RECORDS FOR PROCESSING below:

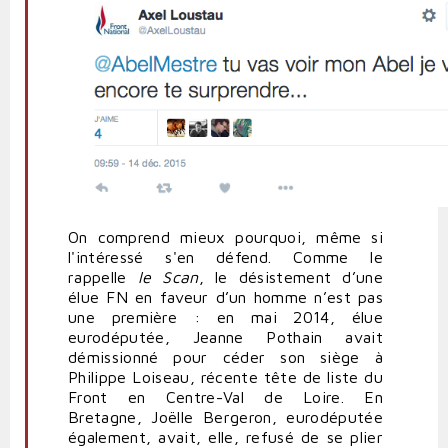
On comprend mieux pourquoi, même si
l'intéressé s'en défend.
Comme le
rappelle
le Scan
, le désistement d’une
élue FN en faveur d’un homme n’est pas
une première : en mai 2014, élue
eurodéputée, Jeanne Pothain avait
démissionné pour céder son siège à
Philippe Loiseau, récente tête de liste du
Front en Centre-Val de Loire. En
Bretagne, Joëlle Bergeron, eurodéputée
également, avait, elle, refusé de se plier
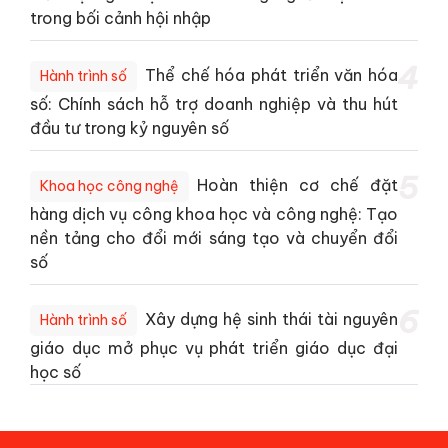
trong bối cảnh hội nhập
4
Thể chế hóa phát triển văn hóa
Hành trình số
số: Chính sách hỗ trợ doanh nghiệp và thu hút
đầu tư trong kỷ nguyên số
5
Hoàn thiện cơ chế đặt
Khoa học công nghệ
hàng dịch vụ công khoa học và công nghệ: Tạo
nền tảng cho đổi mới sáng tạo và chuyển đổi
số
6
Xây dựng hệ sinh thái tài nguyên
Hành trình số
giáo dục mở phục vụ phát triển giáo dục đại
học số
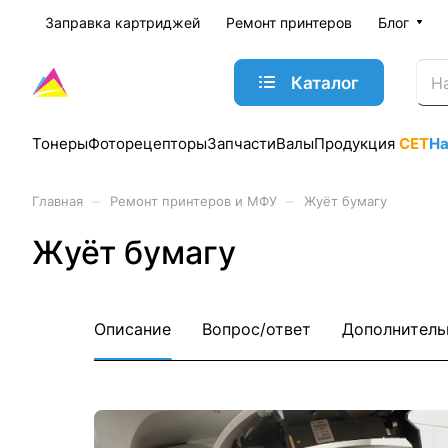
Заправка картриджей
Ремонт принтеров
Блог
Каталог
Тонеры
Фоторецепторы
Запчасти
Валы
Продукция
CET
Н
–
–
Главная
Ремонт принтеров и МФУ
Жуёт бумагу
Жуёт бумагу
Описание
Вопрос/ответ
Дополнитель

End of RECORDS FOR PROCESSING.

### [EXERCISE DETAILS]
Please output all of the entries exactly as they appear, with no pictures.

### [TASK OUTPUT]
On comprend mieux pourquoi, même si
l'intéressé s'en défend.
Comme le
rappelle
le Scan
, le désistement d’une
élue FN en faveur d’un homme n’est pas
une première : en mai 2014, élue
eurodéputée, Jeanne Pothain avait
démissionné pour céder son siège à
Philippe Loiseau, récente tête de liste du
Front en Centre-Val de Loire. En
Bretagne, Joëlle Bergeron, eurodéputée
également, avait, elle, refusé de se plier
trong bối cảnh hội nhập
4
Thể chế hóa phát triển văn hóa
Hành trình số
số: Chính sách hỗ trợ doanh nghiệp và thu hút
đầu tư trong kỷ nguyên số
5
Hoàn thiện cơ chế đặt
Khoa học công nghệ
hàng dịch vụ công khoa học và công nghệ: Tạo
nền tảng cho đổi mới sáng tạo và chuyển đổi
số
6
Xây dựng hệ sinh thái tài nguyên
Hành trình số
giáo dục mở phục vụ phát triển giáo dục đại
học số
Заправка картриджей
Ремонт принтеров
Блог
Каталог
Тонеры
Фоторецепторы
Запчасти
Валы
Продукция
CET
Н
–
–
Главная
Ремонт принтеров и МФУ
Жуёт бумагу
Жуёт бумагу
Описание
Вопрос/ответ
Дополнитель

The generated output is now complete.